El Dr. Lin entró primero, seguido de cerca por guardias de seguridad y dos sirvientas.
—Revisen la habitación —ordenó el Dr. Lin fríamente, con los ojos oscuros—. Vean si alguien se infiltró en los aposentos de Marina.
Los guardias inmediatamente se dispersaron, revisando cada rincón, cada sombra. Momentos después, regresaron y negaron con la cabeza.
—No hay señales, jefe.
El Dr. Lin frunció el ceño y dirigió su mirada a las dos sirvientas, cuyos rostros estaban pálidos de miedo.
—¡N-No estábamos mintiendo! —exclamó una de ellas—. ¡Alguien golpeó nuestros cuellos… perdimos el conocimiento! ¡Por eso nos encontraron en el suelo!
El Dr. Lin estaba a punto de presionar más cuando un suave gemido provino de la cama.
Todos se volvieron.
Marina se removió, frotándose los ojos mientras se sentaba lentamente. Sus cejas se fruncieron mientras observaba la escena frente a ella: el Dr. Lin, los guardias, las sirvientas.
Por una fracción de segundo, desprecio y rabia destellaron en sus ojos.
—¡¿Qué están haciendo todos aquí?! —espetó.
El Dr. Lin no se inmutó por su enojo.
—¿Hay alguien que haya entrado en tu habitación?
—¡¿Cómo voy a saberlo?! ¡¿No la cerraste tú desde fuera?! —Su voz se elevó, las venas de su cuello parecían a punto de estallar—. ¡Salgan de mi habitación! ¿Encontraron a alguien? Si no, ¡lárguense de una vez! ¡Voy a dormir!
Después de que el Dr. Lin se asegurara de que no había señales de que su habitación hubiera sido infiltrada, respiró con alivio.
—Nos vamos ahora. Si hay señales de que alguien estuvo aquí, repórtamelo directamente a mí —dijo el Dr. Lin con firmeza mientras miraba a los ojos a su hermana.
Sin esperar su réplica, dio media vuelta y se marchó junto con los demás.
—No había señales de nadie… ¿estaban mintiendo? —uno de los guardias de seguridad se volvió para preguntar a las dos sirvientas que dudaban si realmente alguien las había golpeado en el cuello o si se habían quedado dormidas.

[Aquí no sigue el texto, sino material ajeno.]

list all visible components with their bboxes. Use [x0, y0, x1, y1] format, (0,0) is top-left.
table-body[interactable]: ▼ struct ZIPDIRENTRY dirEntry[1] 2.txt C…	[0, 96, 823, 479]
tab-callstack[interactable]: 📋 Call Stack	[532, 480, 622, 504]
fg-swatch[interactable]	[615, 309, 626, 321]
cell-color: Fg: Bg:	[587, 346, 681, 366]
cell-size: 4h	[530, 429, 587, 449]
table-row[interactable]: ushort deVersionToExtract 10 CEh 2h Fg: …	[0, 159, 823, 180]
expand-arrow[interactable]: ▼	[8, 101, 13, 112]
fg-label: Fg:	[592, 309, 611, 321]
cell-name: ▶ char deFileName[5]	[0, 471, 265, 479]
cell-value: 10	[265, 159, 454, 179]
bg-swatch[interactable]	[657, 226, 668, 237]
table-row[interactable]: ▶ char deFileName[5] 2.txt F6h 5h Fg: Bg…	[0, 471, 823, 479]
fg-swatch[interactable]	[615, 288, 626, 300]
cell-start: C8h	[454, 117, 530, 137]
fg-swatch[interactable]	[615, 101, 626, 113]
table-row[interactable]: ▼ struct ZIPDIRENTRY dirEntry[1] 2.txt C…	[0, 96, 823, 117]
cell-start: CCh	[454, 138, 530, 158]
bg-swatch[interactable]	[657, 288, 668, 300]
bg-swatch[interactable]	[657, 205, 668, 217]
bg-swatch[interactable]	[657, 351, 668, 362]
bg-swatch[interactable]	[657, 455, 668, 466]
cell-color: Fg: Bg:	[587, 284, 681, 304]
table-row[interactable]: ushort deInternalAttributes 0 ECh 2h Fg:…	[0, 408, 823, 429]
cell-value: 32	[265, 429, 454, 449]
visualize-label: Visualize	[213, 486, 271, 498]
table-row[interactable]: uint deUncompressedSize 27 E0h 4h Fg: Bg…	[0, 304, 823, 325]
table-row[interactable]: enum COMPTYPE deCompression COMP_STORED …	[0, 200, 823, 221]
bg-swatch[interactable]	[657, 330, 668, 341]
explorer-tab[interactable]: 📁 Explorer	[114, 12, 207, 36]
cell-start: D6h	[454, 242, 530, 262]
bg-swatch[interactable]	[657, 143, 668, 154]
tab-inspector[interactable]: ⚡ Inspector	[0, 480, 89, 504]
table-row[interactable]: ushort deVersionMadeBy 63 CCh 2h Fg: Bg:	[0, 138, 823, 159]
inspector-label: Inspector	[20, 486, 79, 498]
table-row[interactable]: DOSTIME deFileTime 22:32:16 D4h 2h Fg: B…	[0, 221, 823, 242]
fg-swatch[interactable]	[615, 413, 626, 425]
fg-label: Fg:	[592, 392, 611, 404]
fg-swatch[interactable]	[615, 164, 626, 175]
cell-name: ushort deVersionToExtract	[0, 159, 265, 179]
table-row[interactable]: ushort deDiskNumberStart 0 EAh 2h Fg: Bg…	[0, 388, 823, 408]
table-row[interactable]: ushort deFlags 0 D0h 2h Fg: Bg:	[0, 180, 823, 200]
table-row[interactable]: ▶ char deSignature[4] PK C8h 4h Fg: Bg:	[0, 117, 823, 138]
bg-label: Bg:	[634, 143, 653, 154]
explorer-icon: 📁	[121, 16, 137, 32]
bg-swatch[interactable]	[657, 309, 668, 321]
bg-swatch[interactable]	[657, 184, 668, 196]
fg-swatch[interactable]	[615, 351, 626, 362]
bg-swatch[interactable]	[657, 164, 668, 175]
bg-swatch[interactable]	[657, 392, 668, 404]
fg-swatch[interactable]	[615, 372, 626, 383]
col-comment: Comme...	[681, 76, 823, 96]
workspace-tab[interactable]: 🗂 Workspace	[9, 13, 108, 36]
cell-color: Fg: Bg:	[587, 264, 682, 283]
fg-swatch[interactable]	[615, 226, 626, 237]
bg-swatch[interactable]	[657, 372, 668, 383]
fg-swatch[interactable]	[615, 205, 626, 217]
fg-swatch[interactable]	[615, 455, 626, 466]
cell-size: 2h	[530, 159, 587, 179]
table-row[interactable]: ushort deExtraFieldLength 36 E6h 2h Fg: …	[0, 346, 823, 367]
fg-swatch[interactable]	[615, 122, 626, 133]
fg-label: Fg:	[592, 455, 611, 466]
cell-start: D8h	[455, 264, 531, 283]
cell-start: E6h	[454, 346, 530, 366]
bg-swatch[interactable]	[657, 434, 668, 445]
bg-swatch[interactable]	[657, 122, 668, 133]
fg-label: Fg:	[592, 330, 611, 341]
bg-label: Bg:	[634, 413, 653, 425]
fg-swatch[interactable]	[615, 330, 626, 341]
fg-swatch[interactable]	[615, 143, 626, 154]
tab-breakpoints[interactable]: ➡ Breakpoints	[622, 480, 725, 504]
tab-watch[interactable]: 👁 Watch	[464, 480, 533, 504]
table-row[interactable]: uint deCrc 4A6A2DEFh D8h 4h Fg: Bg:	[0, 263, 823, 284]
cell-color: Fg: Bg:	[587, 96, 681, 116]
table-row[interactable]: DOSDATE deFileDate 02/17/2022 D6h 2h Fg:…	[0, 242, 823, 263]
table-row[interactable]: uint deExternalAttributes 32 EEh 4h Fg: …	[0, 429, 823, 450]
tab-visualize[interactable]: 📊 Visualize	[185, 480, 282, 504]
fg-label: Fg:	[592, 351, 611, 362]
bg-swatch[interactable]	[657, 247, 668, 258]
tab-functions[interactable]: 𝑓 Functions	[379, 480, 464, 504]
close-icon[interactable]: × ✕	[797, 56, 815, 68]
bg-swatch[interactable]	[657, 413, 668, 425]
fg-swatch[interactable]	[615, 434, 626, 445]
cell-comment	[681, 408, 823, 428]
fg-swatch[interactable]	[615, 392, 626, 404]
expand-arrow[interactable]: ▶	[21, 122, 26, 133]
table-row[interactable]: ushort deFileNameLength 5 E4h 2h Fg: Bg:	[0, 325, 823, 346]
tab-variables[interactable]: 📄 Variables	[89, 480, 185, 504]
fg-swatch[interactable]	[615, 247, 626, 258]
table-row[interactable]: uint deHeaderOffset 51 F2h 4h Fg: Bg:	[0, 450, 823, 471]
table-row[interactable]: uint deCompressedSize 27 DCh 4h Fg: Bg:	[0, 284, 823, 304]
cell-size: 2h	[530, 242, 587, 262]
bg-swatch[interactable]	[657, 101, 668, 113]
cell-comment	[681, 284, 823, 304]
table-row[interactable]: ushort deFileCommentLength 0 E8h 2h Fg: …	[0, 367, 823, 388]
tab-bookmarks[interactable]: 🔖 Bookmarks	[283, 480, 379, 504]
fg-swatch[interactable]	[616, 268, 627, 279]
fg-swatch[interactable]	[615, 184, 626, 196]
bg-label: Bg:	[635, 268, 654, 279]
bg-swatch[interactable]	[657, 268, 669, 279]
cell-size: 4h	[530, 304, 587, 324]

—No… no sabemos… tal vez solo nos quedamos dormidas —dijo la sirvienta de pelo corto castaño, con un tono suave mientras fruncía el ceño, claramente dudando de su propia memoria.
Los dos guardias de seguridad se rieron por lo bajo y no dijeron nada más, haciendo que las dos sirvientas agacharan la cabeza avergonzadas.
—L-Lo siento… —murmuraron las sirvientas, bajando la cabeza mientras lanzaban miradas cautelosas a la expresión del Dr. Lin.
Los ojos del Dr. Lin se agudizaron.
—Está bien —dijo con calma—. No estaban equivocadas.
—¿Eh? —Los cuatro lo miraron con incredulidad.
—Había alguien dentro de la habitación de Marina —dijo el Dr. Lin fríamente. Su mirada se dirigió a los guardias—. Refuercen la seguridad, especialmente en la habitación de Marina.